Decreto di nomina dell'amministratore di sostegno. Durata dell'incarico e relativa pubblicità

Dispositivo dell'art. 405 Codice Civile

Il giudice tutelare provvede entro sessanta giorni dalla data di presentazione della richiesta alla nomina dell'amministratore di sostegno con decreto motivato immediatamente esecutivo, su ricorso di uno dei soggetti indicati nell'articolo 406.

Il decreto che riguarda un minore non emancipato può essere emesso solo nell'ultimo anno della sua minore età e diventa esecutivo a decorrere dal momento in cui la maggiore età è raggiunta.

Se l'interessato è un interdetto o un inabilitato, il decreto è esecutivo dalla pubblicazione della sentenza di revoca dell'interdizione o dell'inabilitazione.

Qualora ne sussista la necessità, il giudice tutelare adotta anche d'ufficio i provvedimenti urgenti per la cura della persona interessata e per la conservazione e l'amministrazione del suo patrimonio. Può procedere alla nomina di un amministratore di sostegno provvisorio indicando gli atti che è autorizzato a compiere(1).

Il decreto di nomina dell'amministratore di sostegno deve contenere l'indicazione:

  1. 1) delle generalità della persona beneficiaria e dell'amministratore di sostegno;
  2. 2) della durata dell'incarico, che può essere anche a tempo indeterminato;
  3. 3) dell'oggetto dell'incarico e degli atti che l'amministratore di sostegno ha il potere di compiere in nome e per conto del beneficiario;
  4. 4) degli atti che il beneficiario può compiere solo con l'assistenza dell'amministratore di sostegno;
  5. 5) dei limiti, anche periodici, delle spese che l'amministratore di sostegno può sostenere con utilizzo delle somme di cui il beneficiario ha o può avere la disponibilità;
  6. 6) della periodicità con cui l'amministratore di sostegno deve riferire al giudice circa l'attività svolta e le condizioni di vita personale e sociale del beneficiario.

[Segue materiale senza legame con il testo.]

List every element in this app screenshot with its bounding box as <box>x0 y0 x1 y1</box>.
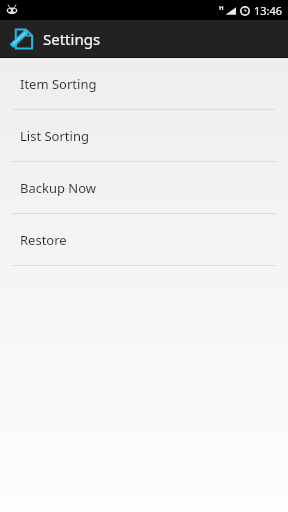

Se la durata dell'incarico è a tempo determinato, il giudice tutelare può prorogarlo con decreto motivato pronunciato anche d'ufficio prima della scadenza del termine.

Il decreto di apertura dell'amministrazione di sostegno, il decreto di chiusura ed ogni altro provvedimento assunto dal giudice tutelare nel corso dell'amministrazione di sostegno devono essere immediatamente annotati a cura del cancelliere nell'apposito registro.

Il decreto di apertura dell'amministrazione di sostegno e il decreto di chiusura devono essere comunicati, entro dieci giorni, all'ufficiale dello stato civile per le annotazioni in margine all'atto di nascita del beneficiario. Se la durata dell'incarico è a tempo determinato, le annotazioni devono essere cancellate alla scadenza del termine indicato nel decreto di apertura o in quello eventuale di proroga.

Note

(1) I presupposti ricorreranno allorchè la misura risulti necessaria per la conservazione e l'amministrazione in via d'urgenza del patrimonio dell'interessato, ed al fine di consentire la continuazione dell'esercizio dell'impresa paralizzata dall'incapacità.

Relazione al Codice Civile

(Relazione del Ministro Guardasigilli Dino Grandi al Codice Civile del 4 aprile 1942)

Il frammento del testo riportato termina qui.